What is being asked:
If a line in the data contains "electrónico", copy it out.

Data:
*** Block opens ***
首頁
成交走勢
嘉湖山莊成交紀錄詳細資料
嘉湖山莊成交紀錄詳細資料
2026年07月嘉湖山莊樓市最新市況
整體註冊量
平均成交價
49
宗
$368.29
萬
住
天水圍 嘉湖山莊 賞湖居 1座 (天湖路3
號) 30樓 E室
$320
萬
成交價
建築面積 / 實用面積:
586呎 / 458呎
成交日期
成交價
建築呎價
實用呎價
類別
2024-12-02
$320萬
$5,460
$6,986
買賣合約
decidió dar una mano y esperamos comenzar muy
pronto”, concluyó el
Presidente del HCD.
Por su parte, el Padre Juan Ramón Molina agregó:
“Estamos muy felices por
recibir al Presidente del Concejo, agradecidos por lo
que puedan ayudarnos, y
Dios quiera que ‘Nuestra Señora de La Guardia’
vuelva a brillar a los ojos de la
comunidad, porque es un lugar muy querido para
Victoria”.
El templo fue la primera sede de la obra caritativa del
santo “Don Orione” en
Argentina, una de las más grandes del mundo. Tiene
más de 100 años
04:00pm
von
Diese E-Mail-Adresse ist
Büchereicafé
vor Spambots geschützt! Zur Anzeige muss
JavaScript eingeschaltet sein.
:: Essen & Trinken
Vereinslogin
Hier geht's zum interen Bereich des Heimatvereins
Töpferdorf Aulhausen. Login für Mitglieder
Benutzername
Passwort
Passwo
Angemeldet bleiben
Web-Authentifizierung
*** Block closes ***
*** Block opens ***
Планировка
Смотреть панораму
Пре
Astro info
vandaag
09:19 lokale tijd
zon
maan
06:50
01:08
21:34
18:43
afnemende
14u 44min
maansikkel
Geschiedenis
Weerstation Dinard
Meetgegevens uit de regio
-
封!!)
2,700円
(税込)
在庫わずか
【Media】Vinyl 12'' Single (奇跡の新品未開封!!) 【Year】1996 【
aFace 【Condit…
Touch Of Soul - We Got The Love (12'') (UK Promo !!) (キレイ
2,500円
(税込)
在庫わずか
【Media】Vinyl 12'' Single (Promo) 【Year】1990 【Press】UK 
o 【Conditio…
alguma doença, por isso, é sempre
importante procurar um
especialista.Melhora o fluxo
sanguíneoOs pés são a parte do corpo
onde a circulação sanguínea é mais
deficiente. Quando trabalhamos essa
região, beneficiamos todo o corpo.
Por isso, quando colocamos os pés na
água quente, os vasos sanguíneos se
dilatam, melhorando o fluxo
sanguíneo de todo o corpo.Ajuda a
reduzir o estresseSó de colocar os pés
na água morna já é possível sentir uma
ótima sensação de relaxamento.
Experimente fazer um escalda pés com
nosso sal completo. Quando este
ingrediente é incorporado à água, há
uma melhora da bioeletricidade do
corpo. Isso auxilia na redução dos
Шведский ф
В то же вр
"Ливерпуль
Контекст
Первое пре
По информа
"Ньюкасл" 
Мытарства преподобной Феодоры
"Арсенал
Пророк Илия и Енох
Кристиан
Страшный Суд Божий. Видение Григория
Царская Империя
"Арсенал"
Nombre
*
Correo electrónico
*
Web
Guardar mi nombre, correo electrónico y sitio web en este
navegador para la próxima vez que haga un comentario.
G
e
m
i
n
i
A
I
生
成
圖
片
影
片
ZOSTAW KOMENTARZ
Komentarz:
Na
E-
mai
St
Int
*** Block closes ***
Exercise output:
Correo electrónico
Guardar mi nombre, correo electrónico y sitio web en este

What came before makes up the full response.